Ray Still (March 12, 1920 - March 12, 2014) was an American classical oboist. He was the principal (first) oboe of the Chicago Symphony Orchestra for 40 years, from 1953-1993.
He was born March 12, 1920 in Elwood, Indiana, and moved to Los Angeles as a teenager. He started studying the clarinet at 14, and volunteered as an usher at Los Angeles Philharmonic concerts, where he heard the Belgian oboist Henri de Busscher, whose "singing" style inspired him to switch to the oboe at 16. His first oboe teacher was Philip Memoli, who played second oboe to de Busscher in the Los Angeles Philharmonic. From 1941-1943, Still was a member of the US Army Signal Corps Reserves and studied electrical engineering at Pacific States University. He was in the US Army from 1943-1946, and worked mainly in radar. Still enrolled in the Juilliard School of Music in New York in the summer of 1946 and attended for almost two years. He studied oboe at first with Bruno Labate, and later with Robert Bloom, the principal oboist for Arturo Toscanini's NBC Symphony, even though Bloom did not teach at Juilliard.
Still's style of oboe playing had elements of both the more relaxed European style and the more controlled American style, with the singing tone he admired in de Busscher, Labate, and Bloom. For example, one of his students, Michael Rosenberg, has played in German orchestras, where the American style is not popular. The American style came primarily from Marcel Tabuteau; Still said that up to the early 1970s, he was the only principal oboist in a major US orchestra who had not studied with him. He was most flattered when reviewers compared him to great singers, as a reviewer in London did when he played oboe concerti with the Academy of London in 1985, or to great jazz musicians, as a reviewer did in a review of his recording of the Bach Wedding Cantata.

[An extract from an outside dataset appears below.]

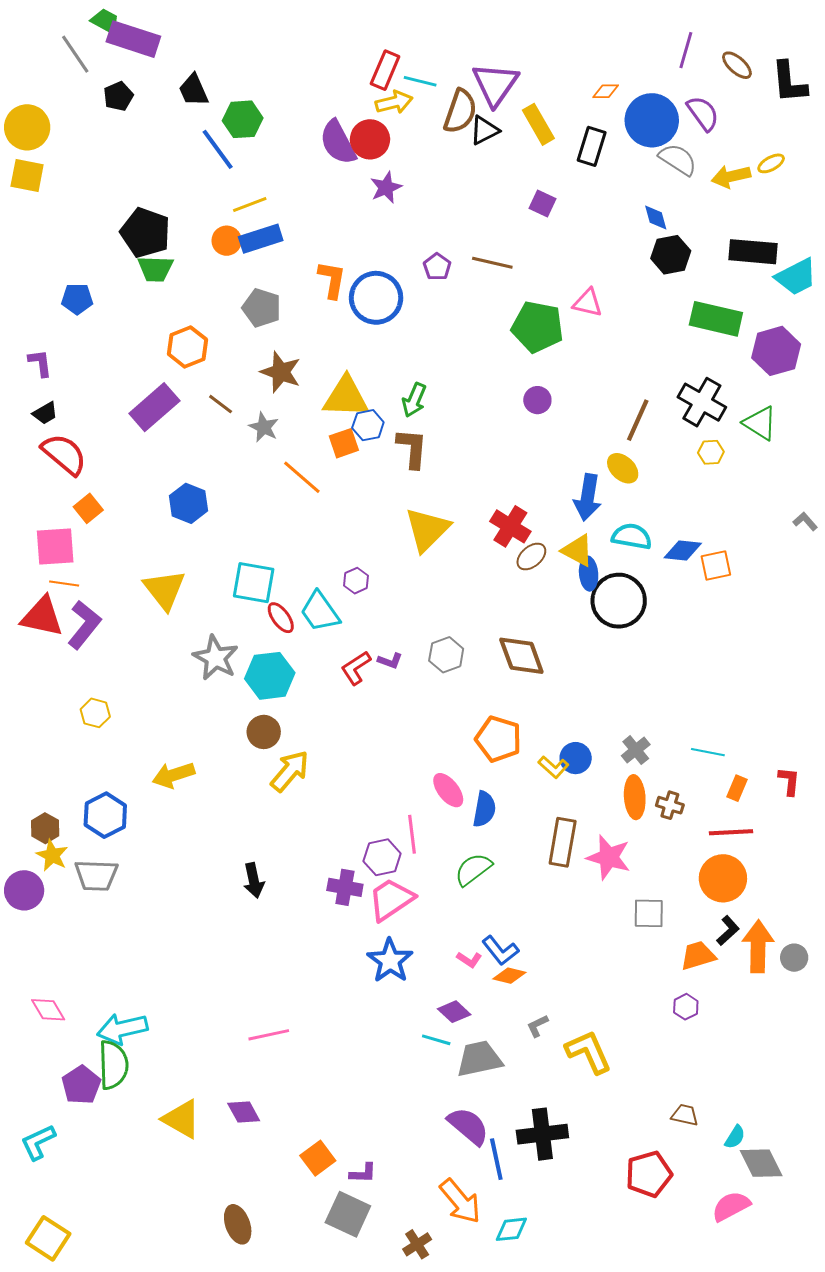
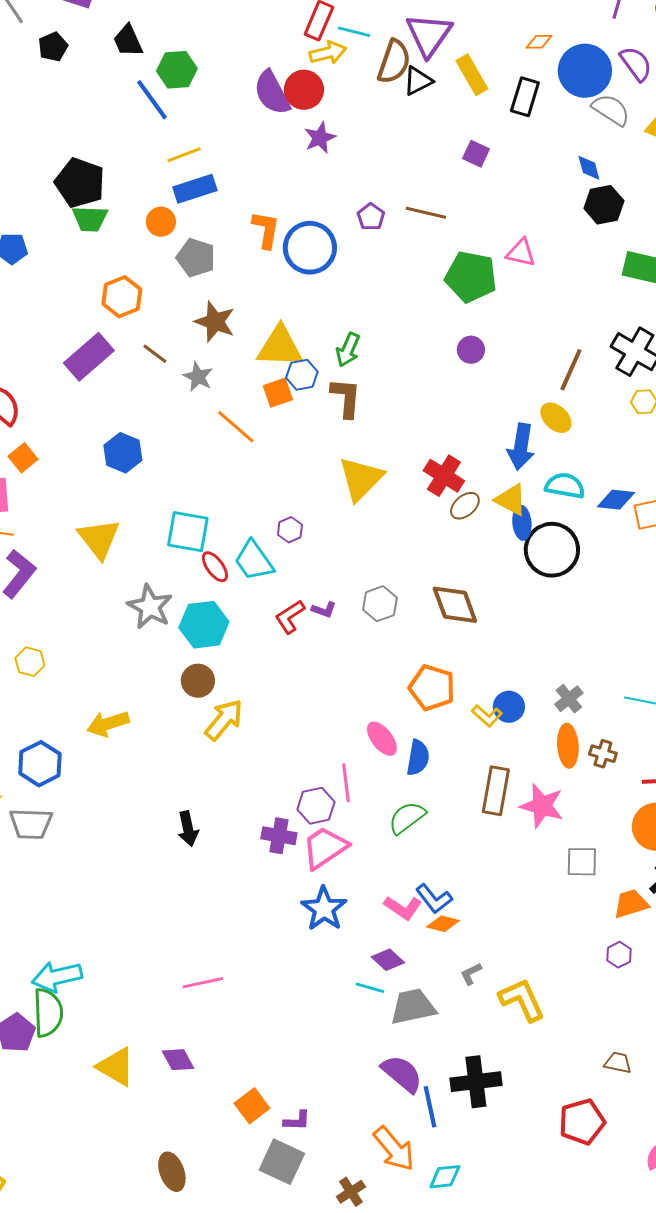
orange circle: (227, 241) -> (161, 222), moved
pink L-shape: (469, 960) -> (403, 908), size x1.5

His oboe positions with professional orchestras were:
Second oboe with the Kansas City Philharmonic from 1939-1941.,
Principal oboe in the Buffalo Philharmonic under William Steinberg, 1947-1949.,
Principal oboe with the Baltimore Symphony under Reginald Stewart and Massimo Freccia, 1949-1953.,
In 1953 he was hired by Fritz Reiner, the recently appointed music director of the Chicago Symphony Orchestra. The position was assistant first oboe, but he moved up to principal oboe in 1954. He stayed in that position until 1993, later playing under music directors Jean Martinon from 1963-1968, Georg Solti from 1969-1991, and Daniel Barenboim from 1991-1993.

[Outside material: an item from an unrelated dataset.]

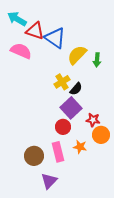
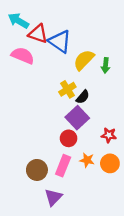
red star: (93, 120) -> (109, 135), moved
orange circle: (101, 135) -> (110, 163), moved
pink rectangle: (58, 152) -> (63, 166), turned 36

The only gap in 40 years with the Chicago Symphony came when he was fired by Martinon in May 1967. Still fought the firing, the case went to arbitration, and he was rehired seven months later.,
Still also had an extensive career performing and recording chamber music, including at the Aspen Music Festival in Colorado, the Marlboro Festival in Vermont, and the Stratford Shakespeare Festival in Ontario, Canada, which used to include a music festival. He performed and coached students at numerous other music festivals in Europe, Japan, China, Korea, and Mexico. His oboe teaching positions included:
Peabody Institute in Baltimore from 1949-1953,
Roosevelt University in Chicago from 1954-1957,
Northwestern University in Evanston, Illinois; Professor of music from 1960-2003,
Northwestern invited him to present a series of master classes in 2010 in honor of his 90th birthday, an event that was also observed the week of his birthday on the Chicago classical music radio station WFMT. WFMT played many of his recordings and a two-hour audio documentary about his career that week.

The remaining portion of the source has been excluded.